TV Saudade: As séries de TV que marcaram os anos 90
O amadurecimento da televisão fez com que ela criasse coragem para abordar assuntos que ainda eram tabus e, com isso, colocar no ar algumas das melhores séries de todos os tempos.
Os anos passaram, a televisão criada nos anos 50, começava a engatinhar nos anos 60, crescer nos anos 70 e nos anos 80 estava em uma transição entre a adolescência e o amadurecimento. Já nos anos 90, alvo dessa coluna, tudo estava mudando a começar por uma consolidação da televisão paga.
A HBO chegou para ficar e sua meta era colocar no ar uma variação de programas completamente diferentes do que todos os outros canais já haviam feito, o canal não teve dificuldades, no Brasil, a Globo também foi para cima e inaugurou o seu canal Multishow, novas séries como O Comissário (The Commish, 1991-1996) deram identidade ao canal, assim como séries antigas em uma sessão retro.
Na mesma onda do início dos anos 90, chegaram Sony, Warner, USA, EuroChannel e FOX, no Brasil, quem não tinha assistido os clássicos Perdidos no Espaço e Viagem ao Fundo o Mar tinha agora uma chance, mas o maior atrativo da gigante FOX, ainda era Arquivo X (The X-Files, 1993-2002) que até hoje mantém sua legião de fãs, mas foi naquela época que as pessoas iam ao delírio com cada novo capítulo que ia ao ar semanalmente.
Crescendo e aprendendo
Os anos 60, foram aquela década que Kevin Arnold cresceu, em meio a Guerra do Vietnã, da revolução cultural, da minissaia e dos direitos humanos, mas as únicas preocupações de Kevin eram se dar bem na escola, não apanhar do seu irmão Wayne, se divertir com seu melhor amigo Paul e namorar Winnie.
Quem narrava a história era o próprio Kevin, agora já adulto, que relembrava com alegria e melancolia sua infância, assim era o ambiente de Anos Incríveis (The Wonder Years, ABC, 1988-1993).
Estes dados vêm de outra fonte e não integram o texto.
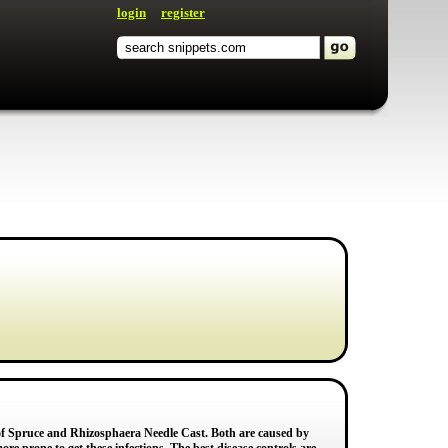
login
register
f Spruce and Rhizosphaera Needle Cast. Both are caused by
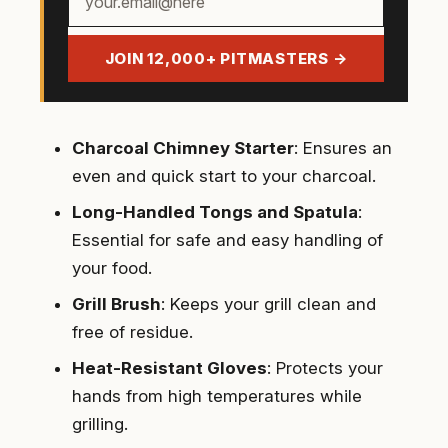
email
address
JOIN 12,000+ PITMASTERS →
Charcoal Chimney Starter
: Ensures an
even and quick start to your charcoal.
Long-Handled Tongs and Spatula
:
Essential for safe and easy handling of
your food.
Grill Brush
: Keeps your grill clean and
free of residue.
Heat-Resistant Gloves
: Protects your
hands from high temperatures while
grilling.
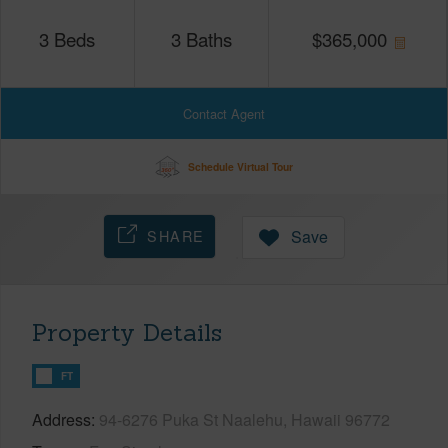
3
Beds
3
Baths
$
365,000
Contact Agent
Schedule Virtual Tour
SHARE
Save
Property Details
FT
Address
94-6276 Puka St Naalehu, Hawaii 96772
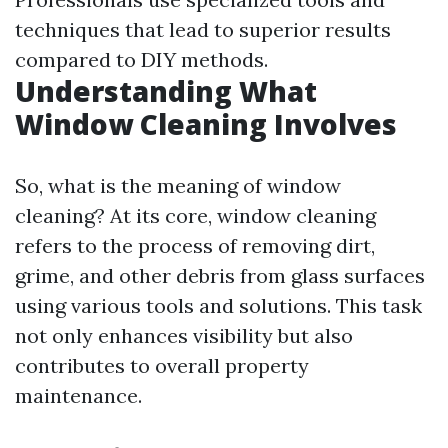
techniques that lead to superior results
compared to DIY methods.
Understanding What
Window Cleaning Involves
So, what is the meaning of window
cleaning? At its core, window cleaning
refers to the process of removing dirt,
grime, and other debris from glass surfaces
using various tools and solutions. This task
not only enhances visibility but also
contributes to overall property
maintenance.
A serie venceu o Emmy e o Globo de Ouro de melhor série comédia, aqui no Brasil foi exibida durante muito tempo no canal Cultura.
Adolescentes e aborrecentes...
Os seriados adolescentes ainda hoje têm as mesmas premissas, mas até os anos 90, tudo ainda era novidade, até então o adolescente nunca tinha sido protagonista, as séries mostravam apenas adultos com suas famílias, profissões e hábitos. Agora a família, a escola, o namoro e o futuro profissional eram temas comuns também entre os adolescentes. Blossom (NBC, 1991-1995), mostrava a pequena Blossom Russo (Mayim Bialik) nos dias após o abandono de sua mãe que foi para a França, se arriscar na carreira de cantora. A pequena Blossom fica com seu pai protetor, Nick (Ted Wass), e precisa fugir das inúmeras confusões que irmãos Joey (Joseph Lawrence) e Tony (Michael Stoyanov arrumam, além de lidar com a possibilidade de seu pai se casar de novo. A série se tornou diversão garantida para os jovens da época.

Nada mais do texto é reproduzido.